Return every line from the records below in which the word "Sort" is found.
Information supplied Block Start
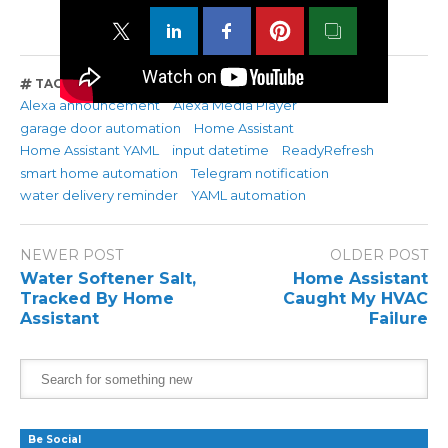
TAGS
Alexa announcement
Alexa Media Player
garage door automation
Home Assistant
Home Assistant YAML
input datetime
ReadyRefresh
smart home automation
Telegram notification
water delivery reminder
YAML automation
NEWER POST
OLDER POST
Water Softener Salt,
Home Assistant
Tracked By Home
Caught My HVAC
Assistant
Failure
Be Social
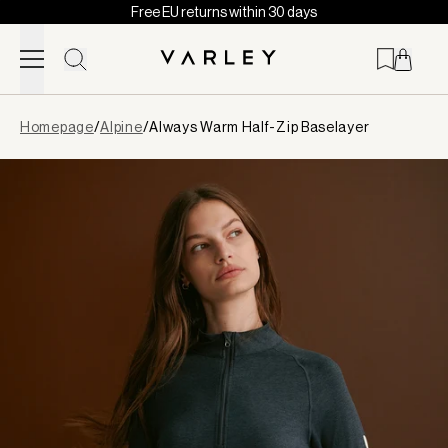
Free EU returns within 30 days
Skip to content
Page
Homepage
/
Alpine
/
Always Warm Half-Zip Baselayer
loaded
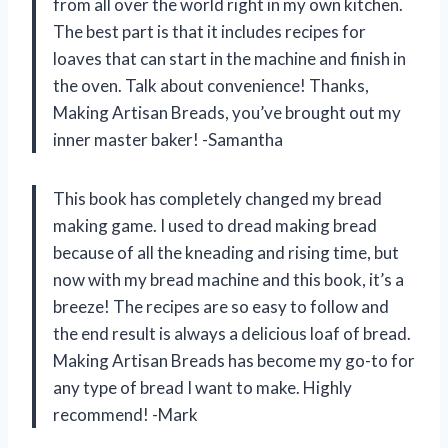
from all over the world right in my own kitchen.
The best part is that it includes recipes for
loaves that can start in the machine and finish in
the oven. Talk about convenience! Thanks,
Making Artisan Breads, you’ve brought out my
inner master baker! -Samantha
This book has completely changed my bread
making game. I used to dread making bread
because of all the kneading and rising time, but
now with my bread machine and this book, it’s a
breeze! The recipes are so easy to follow and
the end result is always a delicious loaf of bread.
Making Artisan Breads has become my go-to for
any type of bread I want to make. Highly
recommend! -Mark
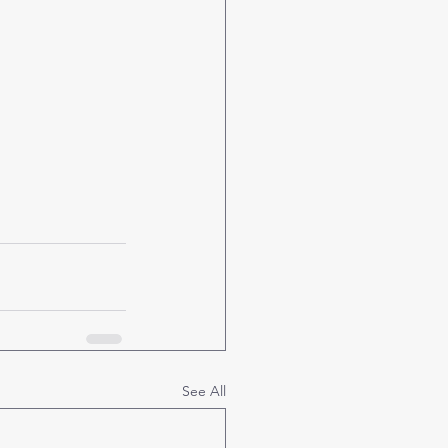
See All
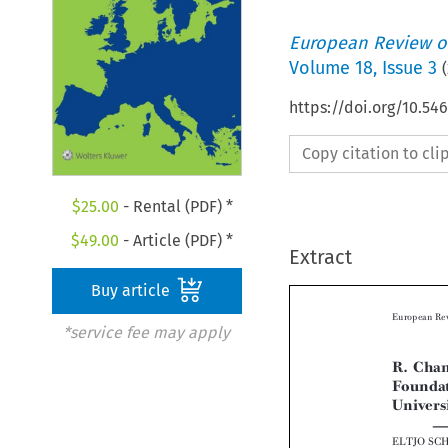
European Review of
Volume
18
,
Issue 3
(
https://doi.org/10.54
Copy citation to cl
$
25.00
- Rental (PDF) *
$
49.00
- Article (PDF) *
Extract
Buy article
*service fee may apply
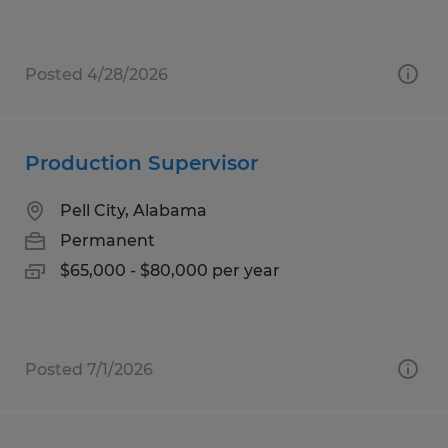
Posted 4/28/2026
Production Supervisor
Pell City, Alabama
Permanent
$65,000 - $80,000 per year
Posted 7/1/2026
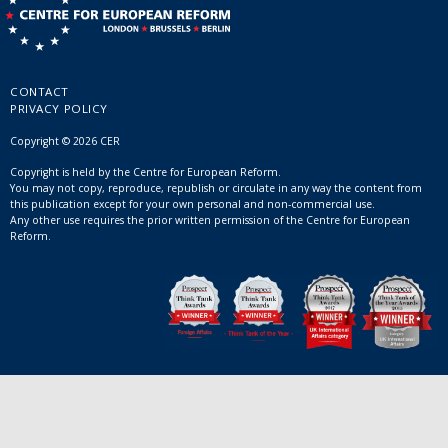
CONTACT
PRIVACY POLICY
Copyright © 2026 CER
Copyright is held by the Centre for European Reform.
You may not copy, reproduce, republish or circulate in any way the content from
this publication except for your own personal and non-commercial use.
Any other use requires the prior written permission of the Centre for European
Reform.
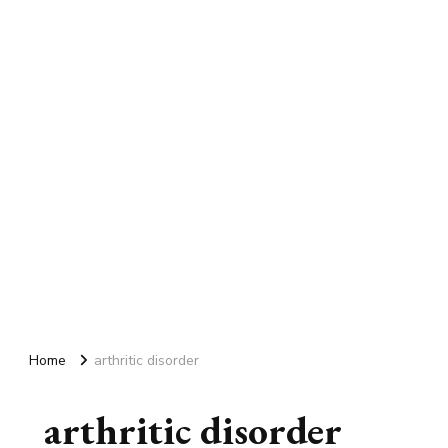
Home
arthritic disorder
arthritic disorder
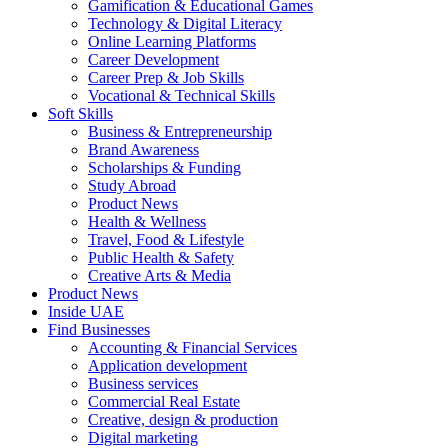
Gamification & Educational Games
Technology & Digital Literacy
Online Learning Platforms
Career Development
Career Prep & Job Skills
Vocational & Technical Skills
Soft Skills
Business & Entrepreneurship
Brand Awareness
Scholarships & Funding
Study Abroad
Product News
Health & Wellness
Travel, Food & Lifestyle
Public Health & Safety
Creative Arts & Media
Product News
Inside UAE
Find Businesses
Accounting & Financial Services
Application development
Business services
Commercial Real Estate
Creative, design & production
Digital marketing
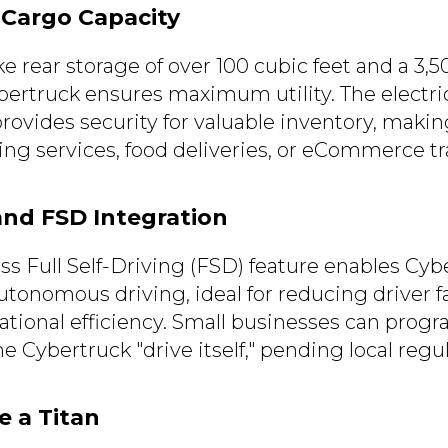
 Cargo Capacity
ike rear storage of over 100 cubic feet and a 3,
bertruck ensures maximum utility. The electric
ovides security for valuable inventory, making
ing services, food deliveries, or eCommerce tr
and FSD Integration
ass Full Self-Driving (FSD) feature enables Cy
utonomous driving, ideal for reducing driver 
tional efficiency. Small businesses can progr
he Cybertruck "drive itself," pending local regu
e a Titan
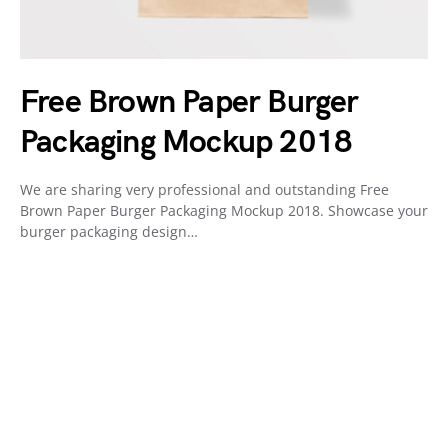
Free Brown Paper Burger
Packaging Mockup 2018
We are sharing very professional and outstanding Free
Brown Paper Burger Packaging Mockup 2018. Showcase your
burger packaging design…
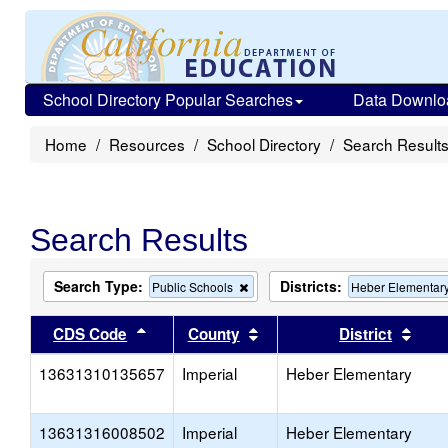
School Directory Popular Searches
Data Downlo
Home
Resources
School Directory
Search Result
Search Results
Search Type:
Districts:
Remove
Public Schools
Heber Elementar
this
criterion
Sort results by this header
Sort results by this head
Sort
CDS Code
County
District
from
the
13631310135657
Imperial
search
Heber Elementary
13631316008502
Imperial
Heber Elementary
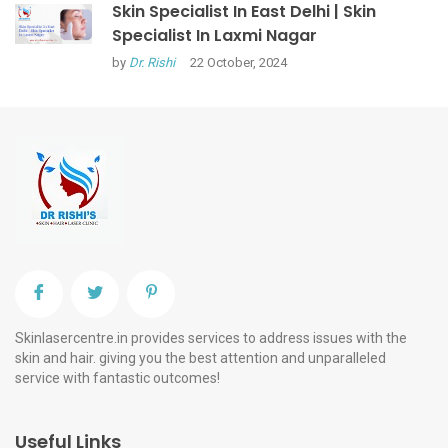
Skin Specialist In East Delhi | Skin
Specialist In Laxmi Nagar
by
Dr. Rishi
22 October, 2024
Skinlasercentre.in provides services to address issues with the
skin and hair. giving you the best attention and unparalleled
service with fantastic outcomes!
Useful Links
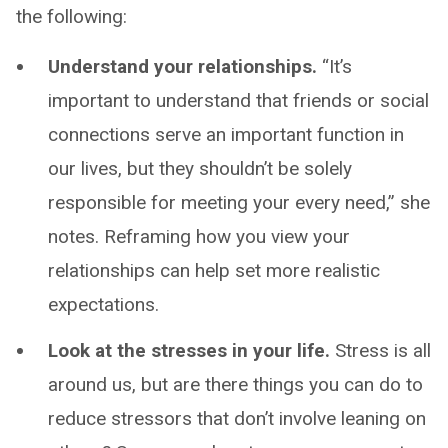
the following:
Understand your relationships.
“It’s
important to understand that friends or social
connections serve an important function in
our lives, but they shouldn’t be solely
responsible for meeting your every need,” she
notes. Reframing how you view your
relationships can help set more realistic
expectations.
Look at the stresses in your life.
Stress is all
around us, but are there things you can do to
reduce stressors that don’t involve leaning on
Information supplied Block End
Reply:
Sort results by this header
Sort results by this head
Sort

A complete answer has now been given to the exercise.